BEGIN MATERIAL FOR THIS TASK

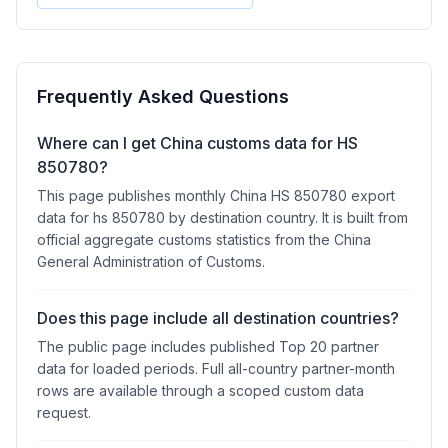
Frequently Asked Questions
Where can I get China customs data for HS
850780?
This page publishes monthly China HS 850780 export
data for hs 850780 by destination country. It is built from
official aggregate customs statistics from the China
General Administration of Customs.
Does this page include all destination countries?
The public page includes published Top 20 partner
data for loaded periods. Full all-country partner-month
rows are available through a scoped custom data
request.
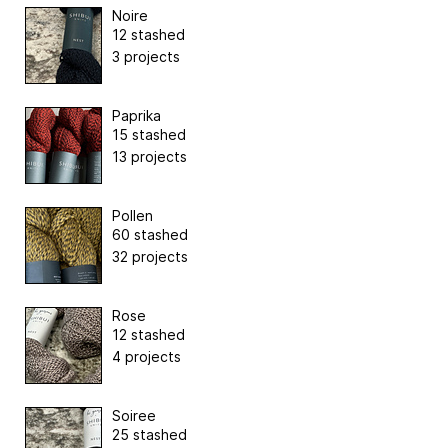
Noire
12 stashed
3 projects
Paprika
15 stashed
13 projects
Pollen
60 stashed
32 projects
Rose
12 stashed
4 projects
Soiree
25 stashed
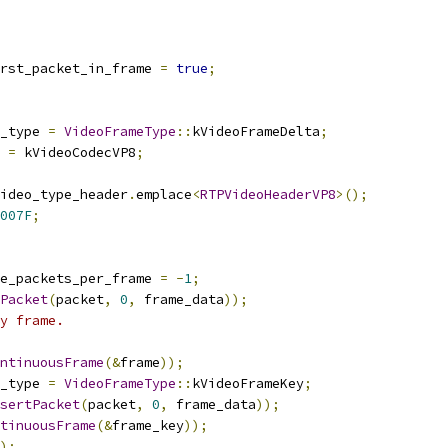
rst_packet_in_frame 
=
true
;
_type 
=
VideoFrameType
::
kVideoFrameDelta
;
 
=
 kVideoCodecVP8
;
ideo_type_header
.
emplace
<
RTPVideoHeaderVP8
>();
007F
;
e_packets_per_frame 
=
-
1
;
Packet
(
packet
,
0
,
 frame_data
));
y frame.
ntinuousFrame
(&
frame
));
_type 
=
VideoFrameType
::
kVideoFrameKey
;
sertPacket
(
packet
,
0
,
 frame_data
));
tinuousFrame
(&
frame_key
));
);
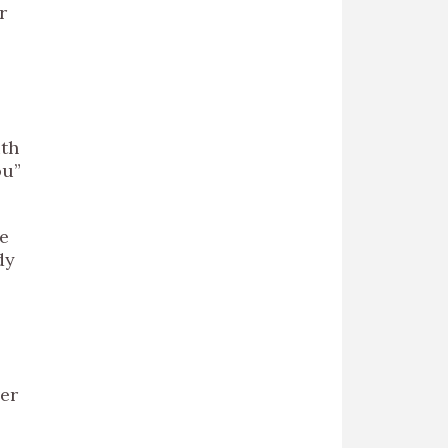
r
ith
ou”
e
dy
ver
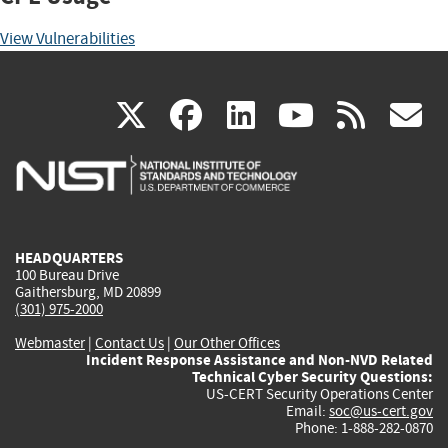
View Vulnerabilities
(link
(link
(link
(link
(
X
facebook
linkedin
youtu
rss
g
is
is
is
is
i
external)
external)
external)
external)
e
HEADQUARTERS
100 Bureau Drive
Gaithersburg, MD 20899
(301) 975-2000
Webmaster
|
Contact Us
|
Our Other Offices
Incident Response Assistance and Non-NVD Related
Technical Cyber Security Questions:
US-CERT Security Operations Center
Email:
soc@us-cert.gov
Phone: 1-888-282-0870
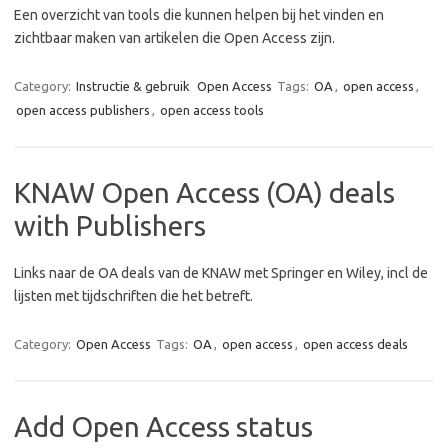
Een overzicht van tools die kunnen helpen bij het vinden en
zichtbaar maken van artikelen die Open Access zijn.
Category:
Instructie & gebruik
Open Access
Tags:
OA
,
open access
,
open access publishers
,
open access tools
KNAW Open Access (OA) deals
with Publishers
Links naar de OA deals van de KNAW met Springer en Wiley, incl de
lijsten met tijdschriften die het betreft.
Category:
Open Access
Tags:
OA
,
open access
,
open access deals
Add Open Access status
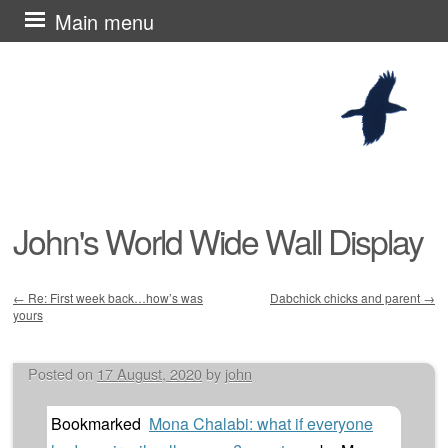
Skip
Main menu
to
content
John's World Wide Wall Display
←
Re: First week back…how’s was
Dabchick chicks and parent
→
yours
Post navigation
Posted on
17 August, 2020
by
john
Bookmarked
Mona Chalabi: what if everyone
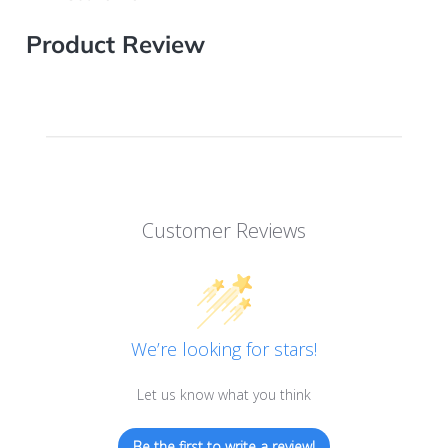
Product Review
Customer Reviews
We’re looking for stars!
Let us know what you think
Be the first to write a review!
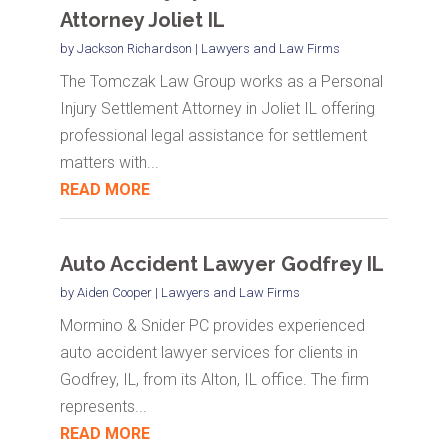
Attorney Joliet IL
by
Jackson Richardson
|
Lawyers and Law Firms
The Tomczak Law Group works as a Personal
Injury Settlement Attorney in Joliet IL offering
professional legal assistance for settlement
matters with...
READ MORE
Auto Accident Lawyer Godfrey IL
by
Aiden Cooper
|
Lawyers and Law Firms
Mormino & Snider PC provides experienced
auto accident lawyer services for clients in
Godfrey, IL, from its Alton, IL office. The firm
represents...
READ MORE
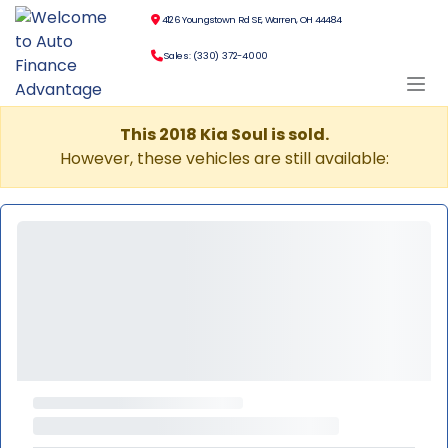
4126 Youngstown Rd SE, Warren, OH 44484
Sales: (330) 372-4000
This 2018 Kia Soul is sold.
However, these vehicles are still available:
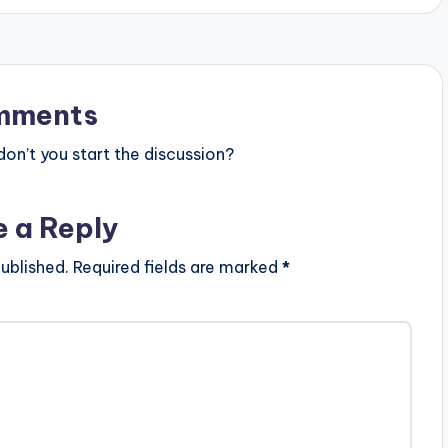
mments
n’t you start the discussion?
e a Reply
ublished.
Required fields are marked
*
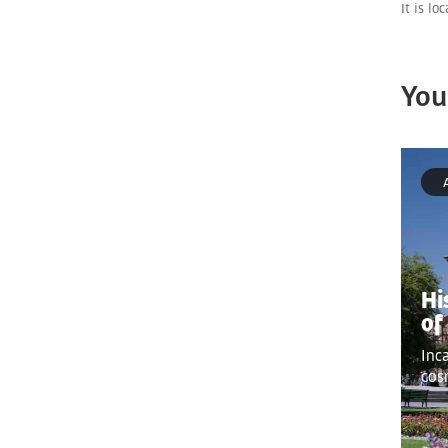
It is lo
You
Hi
of
Inc
cos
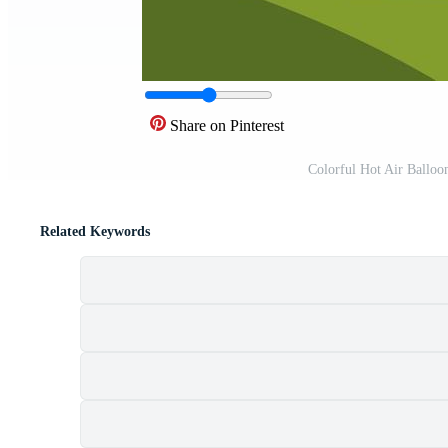
Share on Pinterest
Colorful Hot Air Balloo
Related Keywords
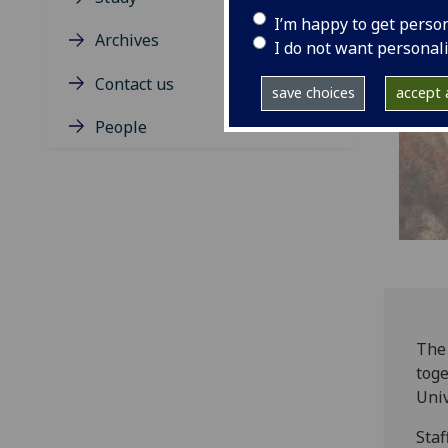
I’m happy to get perso
Archives
I do not want personal
Contact us
save choices
accept a
People
The 
toge
Univ
Staf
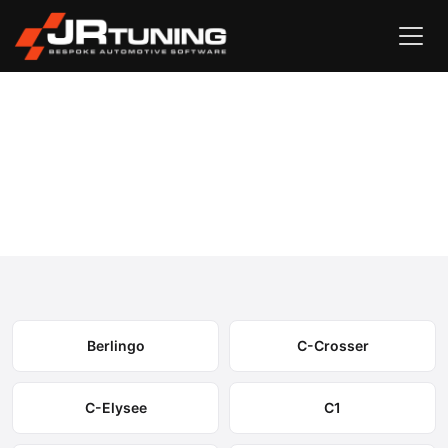
Vehicle Search
Citroen
›
Citroen Engine & Gearbox Remapping
Select your model to view available remapping options and
expected performance gains.
Berlingo
C-Crosser
C-Elysee
C1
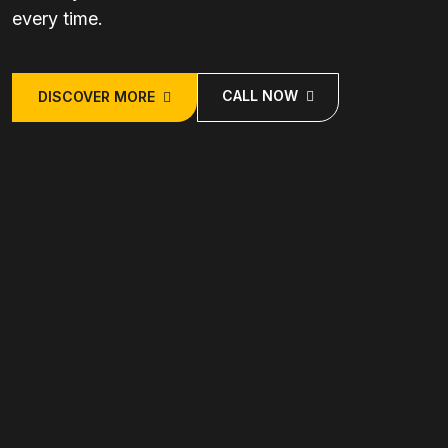
every time.
CALL NOW
DISCOVER MORE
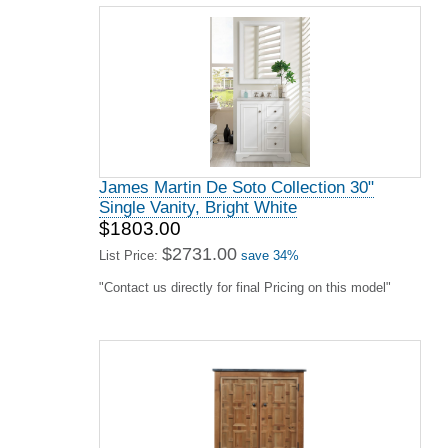
James Martin De Soto Collection 30"
Single Vanity, Bright White
$1803.00
$2731.00
List Price:
save 34%
"Contact us directly for final Pricing on this model"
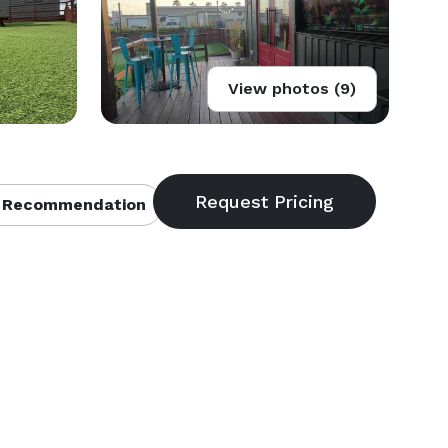
View photos (9)
 Recommendation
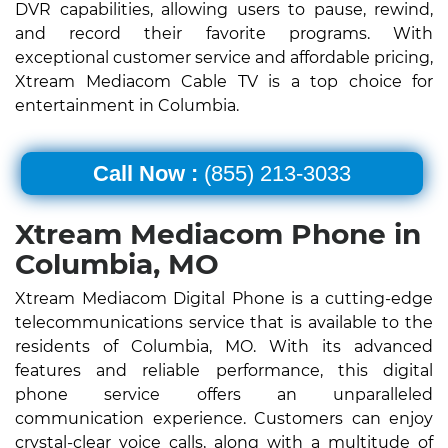
DVR capabilities, allowing users to pause, rewind,
and record their favorite programs. With
exceptional customer service and affordable pricing,
Xtream Mediacom Cable TV is a top choice for
entertainment in Columbia.
Call Now :
(855) 213-3033
Xtream Mediacom Phone in
Columbia, MO
Xtream Mediacom Digital Phone is a cutting-edge
telecommunications service that is available to the
residents of Columbia, MO. With its advanced
features and reliable performance, this digital
phone service offers an unparalleled
communication experience. Customers can enjoy
crystal-clear voice calls, along with a multitude of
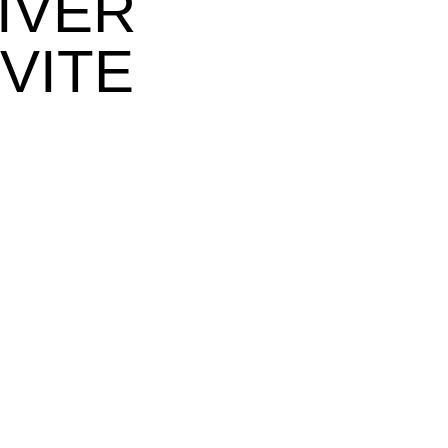
IVER
VITE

END MATERIAL FOR THIS TASK

HOW TO COMPLETE THIS TASK: Only the lines holding the word "KNAW" belong in the answer; copy them from the listing above.

ANSWER TO THE PROBLEM:
KNAW Open Access (OA) deals
Links naar de OA deals van de KNAW met Springer en Wiley, incl de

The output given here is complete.